** Opening Available records block **

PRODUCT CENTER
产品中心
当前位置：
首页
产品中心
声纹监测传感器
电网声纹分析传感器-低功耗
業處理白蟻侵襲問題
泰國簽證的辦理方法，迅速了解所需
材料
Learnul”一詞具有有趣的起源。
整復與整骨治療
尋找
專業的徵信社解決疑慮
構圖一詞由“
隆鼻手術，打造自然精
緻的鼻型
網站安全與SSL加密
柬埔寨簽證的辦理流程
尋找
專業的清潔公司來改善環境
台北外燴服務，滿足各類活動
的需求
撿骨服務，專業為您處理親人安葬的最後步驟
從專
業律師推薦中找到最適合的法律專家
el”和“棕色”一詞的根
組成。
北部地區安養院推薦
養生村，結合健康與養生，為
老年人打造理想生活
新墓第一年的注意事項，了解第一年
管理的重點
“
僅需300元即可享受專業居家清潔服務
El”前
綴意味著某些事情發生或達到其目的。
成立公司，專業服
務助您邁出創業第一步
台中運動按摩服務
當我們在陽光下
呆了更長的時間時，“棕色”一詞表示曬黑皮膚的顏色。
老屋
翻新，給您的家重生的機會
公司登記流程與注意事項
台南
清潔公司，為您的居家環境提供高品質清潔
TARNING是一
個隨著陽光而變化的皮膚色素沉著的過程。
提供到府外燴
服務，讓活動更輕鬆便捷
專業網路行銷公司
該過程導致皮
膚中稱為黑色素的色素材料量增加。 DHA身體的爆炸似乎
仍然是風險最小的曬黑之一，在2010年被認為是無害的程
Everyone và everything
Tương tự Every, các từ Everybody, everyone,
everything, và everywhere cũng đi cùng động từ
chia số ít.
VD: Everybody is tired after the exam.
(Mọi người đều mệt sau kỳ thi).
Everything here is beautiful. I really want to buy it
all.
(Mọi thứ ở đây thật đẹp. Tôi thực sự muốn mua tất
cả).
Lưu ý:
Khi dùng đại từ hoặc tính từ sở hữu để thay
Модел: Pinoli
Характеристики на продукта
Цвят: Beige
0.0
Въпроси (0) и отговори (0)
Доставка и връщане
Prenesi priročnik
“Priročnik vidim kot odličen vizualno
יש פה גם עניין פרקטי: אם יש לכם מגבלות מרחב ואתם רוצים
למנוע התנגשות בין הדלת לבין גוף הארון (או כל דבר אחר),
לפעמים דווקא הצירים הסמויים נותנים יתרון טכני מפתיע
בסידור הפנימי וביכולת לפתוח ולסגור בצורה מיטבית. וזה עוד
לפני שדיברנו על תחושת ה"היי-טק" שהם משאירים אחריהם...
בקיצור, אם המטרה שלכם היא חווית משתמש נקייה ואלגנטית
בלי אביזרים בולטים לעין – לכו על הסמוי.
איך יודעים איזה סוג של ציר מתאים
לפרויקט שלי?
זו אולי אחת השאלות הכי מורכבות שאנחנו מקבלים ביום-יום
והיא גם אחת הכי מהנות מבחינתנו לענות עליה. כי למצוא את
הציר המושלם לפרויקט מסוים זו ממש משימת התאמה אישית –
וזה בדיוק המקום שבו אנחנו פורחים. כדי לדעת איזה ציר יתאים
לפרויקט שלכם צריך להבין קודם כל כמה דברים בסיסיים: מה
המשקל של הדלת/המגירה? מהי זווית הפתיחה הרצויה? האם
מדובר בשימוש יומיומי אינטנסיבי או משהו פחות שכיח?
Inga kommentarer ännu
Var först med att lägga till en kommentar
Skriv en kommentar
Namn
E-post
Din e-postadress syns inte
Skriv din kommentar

** Closing Available records block **

● **Task**
Quote, with nothing altered, all lines from the start of the entries to the line that carries "למנוע התנגשות בין", inclusive.

● **Solved exercise**
PRODUCT CENTER
产品中心
当前位置：
首页
产品中心
声纹监测传感器
电网声纹分析传感器-低功耗
業處理白蟻侵襲問題
泰國簽證的辦理方法，迅速了解所需
材料
Learnul”一詞具有有趣的起源。
整復與整骨治療
尋找
專業的徵信社解決疑慮
構圖一詞由“
隆鼻手術，打造自然精
緻的鼻型
網站安全與SSL加密
柬埔寨簽證的辦理流程
尋找
專業的清潔公司來改善環境
台北外燴服務，滿足各類活動
的需求
撿骨服務，專業為您處理親人安葬的最後步驟
從專
業律師推薦中找到最適合的法律專家
el”和“棕色”一詞的根
組成。
北部地區安養院推薦
養生村，結合健康與養生，為
老年人打造理想生活
新墓第一年的注意事項，了解第一年
管理的重點
“
僅需300元即可享受專業居家清潔服務
El”前
綴意味著某些事情發生或達到其目的。
成立公司，專業服
務助您邁出創業第一步
台中運動按摩服務
當我們在陽光下
呆了更長的時間時，“棕色”一詞表示曬黑皮膚的顏色。
老屋
翻新，給您的家重生的機會
公司登記流程與注意事項
台南
清潔公司，為您的居家環境提供高品質清潔
TARNING是一
個隨著陽光而變化的皮膚色素沉著的過程。
提供到府外燴
服務，讓活動更輕鬆便捷
專業網路行銷公司
該過程導致皮
膚中稱為黑色素的色素材料量增加。 DHA身體的爆炸似乎
仍然是風險最小的曬黑之一，在2010年被認為是無害的程
Everyone và everything
Tương tự Every, các từ Everybody, everyone,
everything, và everywhere cũng đi cùng động từ
chia số ít.
VD: Everybody is tired after the exam.
(Mọi người đều mệt sau kỳ thi).
Everything here is beautiful. I really want to buy it
all.
(Mọi thứ ở đây thật đẹp. Tôi thực sự muốn mua tất
cả).
Lưu ý:
Khi dùng đại từ hoặc tính từ sở hữu để thay
Модел: Pinoli
Характеристики на продукта
Цвят: Beige
0.0
Въпроси (0) и отговори (0)
Доставка и връщане
Prenesi priročnik
“Priročnik vidim kot odličen vizualno
יש פה גם עניין פרקטי: אם יש לכם מגבלות מרחב ואתם רוצים
למנוע התנגשות בין הדלת לבין גוף הארון (או כל דבר אחר),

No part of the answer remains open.